PROBLEM TO SOLVE: Give the lines again exactly as they appear below, from the line with "别人的指摘也就罢了，她只是怕" to the line with "ด้านล่างนี้เป็นลิงค์ที่มีและไม่มีจุดอ้า", both included, and only those lines. Leave every picture out.

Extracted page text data
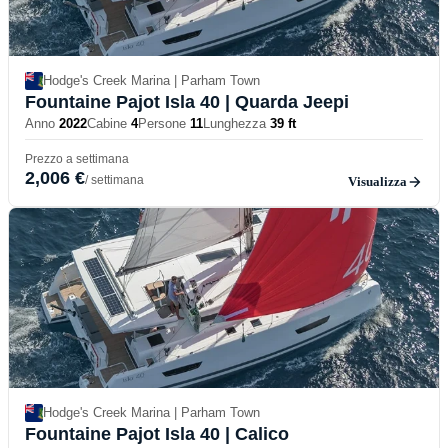
Hodge's Creek Marina | Parham Town
Fountaine Pajot Isla 40
| Quarda Jeepi
Anno
2022
Cabine
4
Persone
11
Lunghezza
39 ft
Prezzo a settimana
2,006 €
/ settimana
Visualizza
Hodge's Creek Marina | Parham Town
Fountaine Pajot Isla 40
| Calico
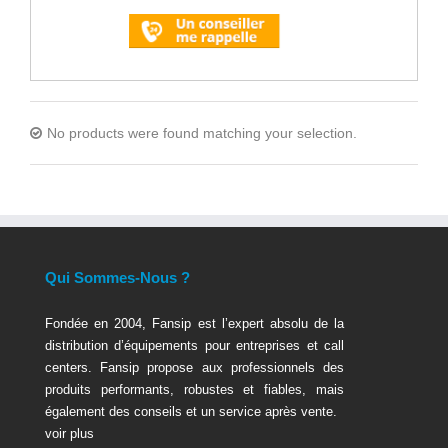
No products were found matching your selection.
Qui Sommes-Nous ?
Fondée en 2004, Fansip est l’expert absolu de la
distribution d’équipements pour entreprises et call
centers. Fansip propose aux professionnels des
produits performants, robustes et fiables, mais
également des conseils et un service après vente.
voir plus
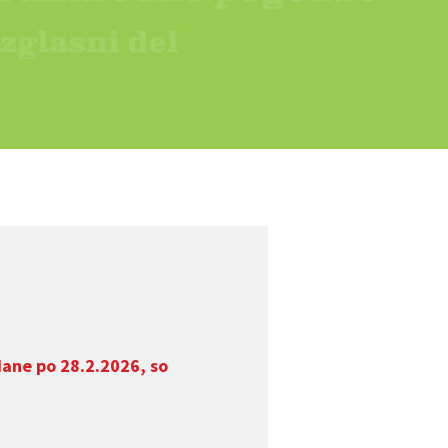
dane po 28.2.2026, so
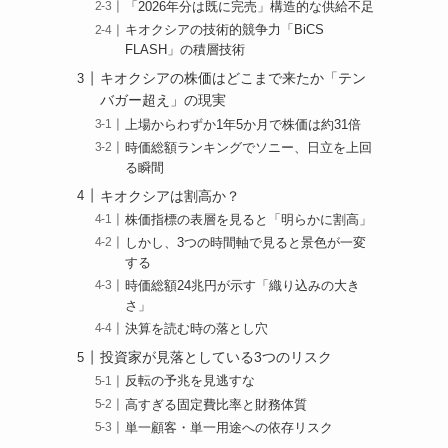
「2026年分は既に完売」構造的な供給不足
キオクシアの技術的競争力「BiCS
FLASH」の積層技術
キオクシアの株価はどこまで来たか「テン
バガー超え」の現実
上場からわずか1年5か月で株価は約31倍
時価総額ランキングでソニー、日立を上回
る瞬間
出
キオクシアは割高か？
株価指標の表層を見ると「明らかに割高」
しかし、3つの時間軸で見ると景色が一変
する
時価総額24兆円が示す「織り込みの大き
さ」
決算を読む時の落とし穴
投資家が見落としている3つのリスク
反転の予兆を見逃すな
高すぎる固定費比率と財務体質
単一顧客・単一用途への依存リスク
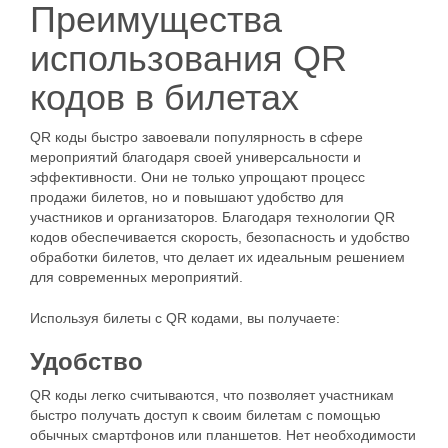
Преимущества
использования QR
кодов в билетах
QR коды быстро завоевали популярность в сфере
мероприятий благодаря своей универсальности и
эффективности. Они не только упрощают процесс
продажи билетов, но и повышают удобство для
участников и организаторов. Благодаря технологии QR
кодов обеспечивается скорость, безопасность и удобство
обработки билетов, что делает их идеальным решением
для современных мероприятий.
Используя билеты с QR кодами, вы получаете:
Удобство
QR коды легко считываются, что позволяет участникам
быстро получать доступ к своим билетам с помощью
обычных смартфонов или планшетов. Нет необходимости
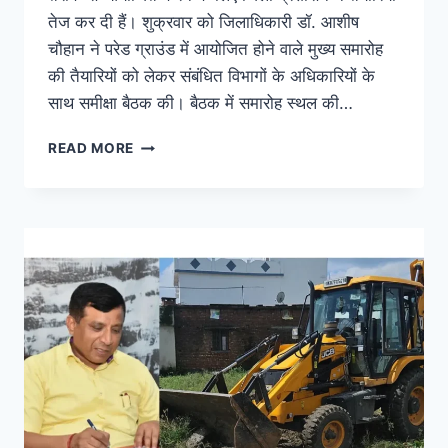
तेज कर दी हैं। शुक्रवार को जिलाधिकारी डॉ. आशीष
चौहान ने परेड ग्राउंड में आयोजित होने वाले मुख्य समारोह
की तैयारियों को लेकर संबंधित विभागों के अधिकारियों के
साथ समीक्षा बैठक की। बैठक में समारोह स्थल की…
READ MORE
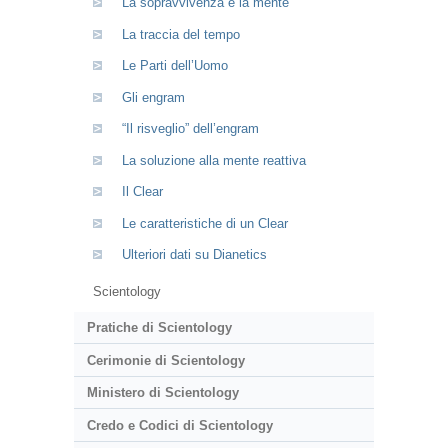
La sopravvivenza e la mente
La traccia del tempo
Le Parti dell’Uomo
Gli engram
“Il risveglio” dell’engram
La soluzione alla mente reattiva
Il Clear
Le caratteristiche di un Clear
Ulteriori dati su Dianetics
Scientology
Pratiche di Scientology
Cerimonie di Scientology
Ministero di Scientology
Credo e Codici di Scientology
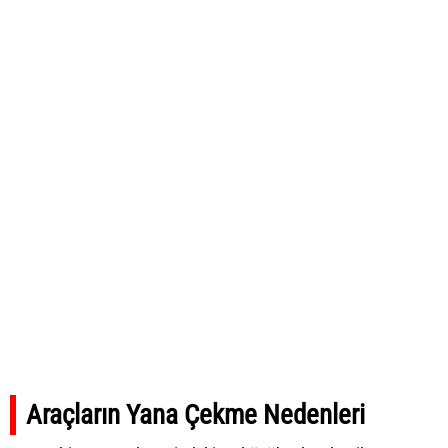
Araçların Yana Çekme Nedenleri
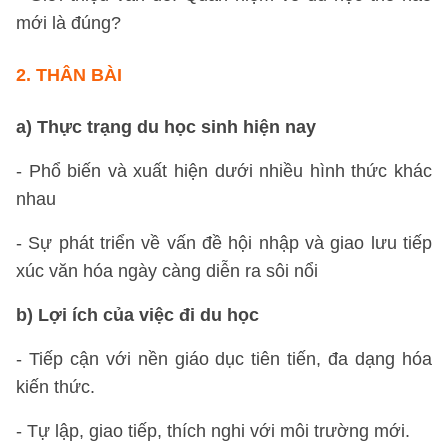
mới là đúng?
2. THÂN BÀI
a) Thực trạng du học sinh hiện nay
- Phổ biến và xuất hiện dưới nhiều hình thức khác
nhau
- Sự phát triển về vấn đề hội nhập và giao lưu tiếp
xúc văn hóa ngày càng diễn ra sôi nổi
b) Lợi ích của việc đi du học
- Tiếp cận với nền giáo dục tiên tiến, đa dạng hóa
kiến thức.
- Tự lập, giao tiếp, thích nghi với môi trường mới.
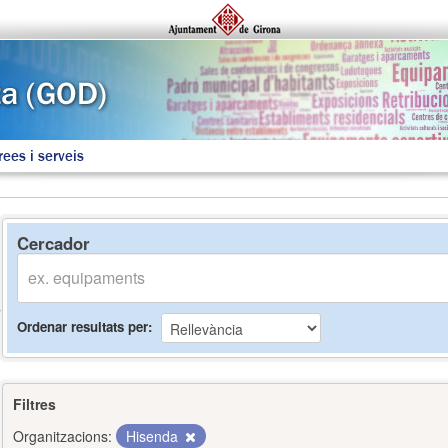
rees i serveis
Cercador
Ordenar resultats per
Filtres
Organitzacions:
Hisenda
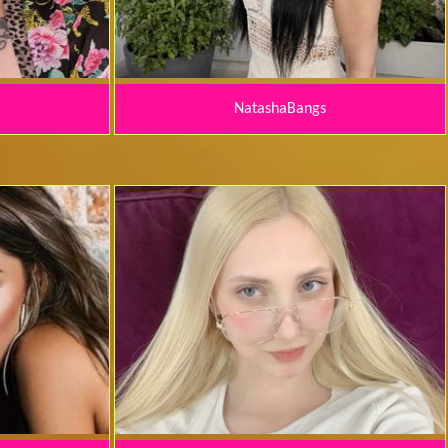
NatashaBangs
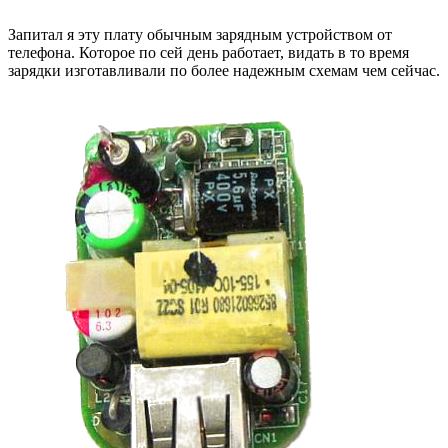
Запитал я эту плату обычным зарядным устройством от
телефона. Которое по сей день работает, видать в то время
зарядки изготавливали по более надежным схемам чем сейчас.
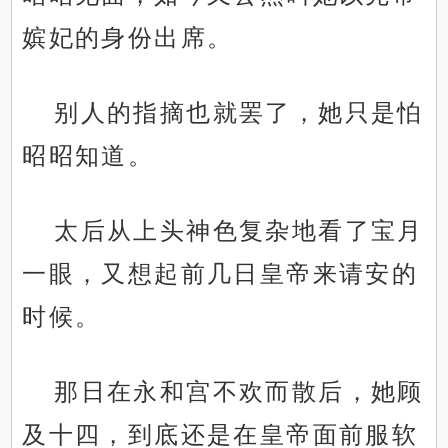
嫔妃的身份出席。
别人的指摘也就罢了，她只是怕
昭昭知道。
太后从上头神色复杂地看了宝月
一眼，又想起前几日皇帝来请安的
时候。
那日在永和宫不欢而散后，她顾
及十四，到底还是在皇帝面前服软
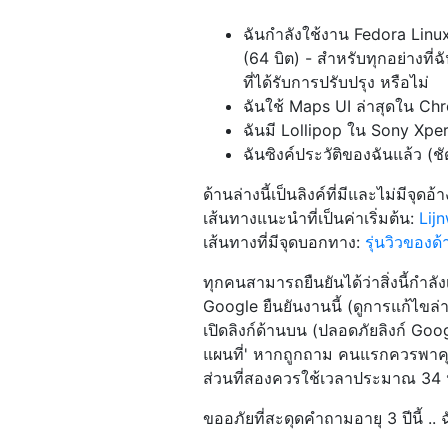
ฉันกำลังใช้งาน Fedora Linux 
(64 บิต) - สำหรับทุกอย่างที่ฉ
ที่ได้รับการปรับปรุง หรือไม่
ฉันใช้ Maps UI ล่าสุดใน Ch
ฉันมี Lollipop ใน Sony Xper
ฉันซิงค์ประวัติของฉันแล้ว (ช
ด้านล่างนี้เป็นลิงค์ที่มีและไม่มีจุดอ้า
เส้นทางแนะนำที่เป็นค่าเริ่มต้น:
Lij
เส้นทางที่มีจุดบอกทาง:
รุ่นวิวของด
ทุกคนสามารถยืนยันได้ว่าสิ่งนี้กำลั
Google ยืนยันงานนี้ (ดูการแก้ไขล่า
เปิดลิงก์ด้านบน (ปลอดภัยลิงก์ Goo
แผนที่' หากถูกถาม คนแรกควรพาคุ
ส่วนที่สองควรใช้เวลาประมาณ 34 น
ขออภัยที่สะดุดคำถามอายุ 3 ปีนี้ ..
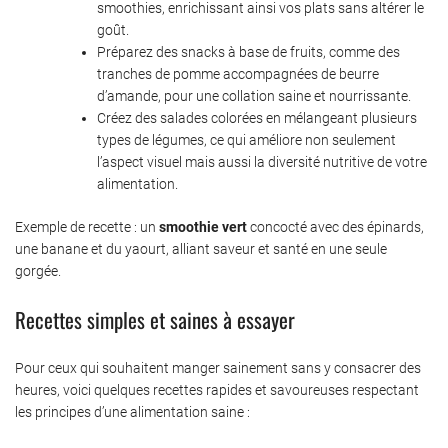
smoothies, enrichissant ainsi vos plats sans altérer le
goût.
Préparez des snacks à base de fruits, comme des
tranches de pomme accompagnées de beurre
d’amande, pour une collation saine et nourrissante.
Créez des salades colorées en mélangeant plusieurs
types de légumes, ce qui améliore non seulement
l’aspect visuel mais aussi la diversité nutritive de votre
alimentation.
Exemple de recette : un
smoothie vert
concocté avec des épinards,
une banane et du yaourt, alliant saveur et santé en une seule
gorgée.
Recettes simples et saines à essayer
Pour ceux qui souhaitent manger sainement sans y consacrer des
heures, voici quelques recettes rapides et savoureuses respectant
les principes d’une alimentation saine :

FINISHED TASK:
别人的指摘也就罢了，她只是怕
昭昭知道。
太后从上头神色复杂地看了宝月
一眼，又想起前几日皇帝来请安的
时候。
那日在永和宫不欢而散后，她顾
及十四，到底还是在皇帝面前服软
ฉันกำลังใช้งาน Fedora Linux 
(64 บิต) - สำหรับทุกอย่างที่ฉ
ที่ได้รับการปรับปรุง หรือไม่
ฉันใช้ Maps UI ล่าสุดใน Ch
ฉันมี Lollipop ใน Sony Xper
ฉันซิงค์ประวัติของฉันแล้ว (ช
ด้านล่างนี้เป็นลิงค์ที่มีและไม่มีจุดอ้า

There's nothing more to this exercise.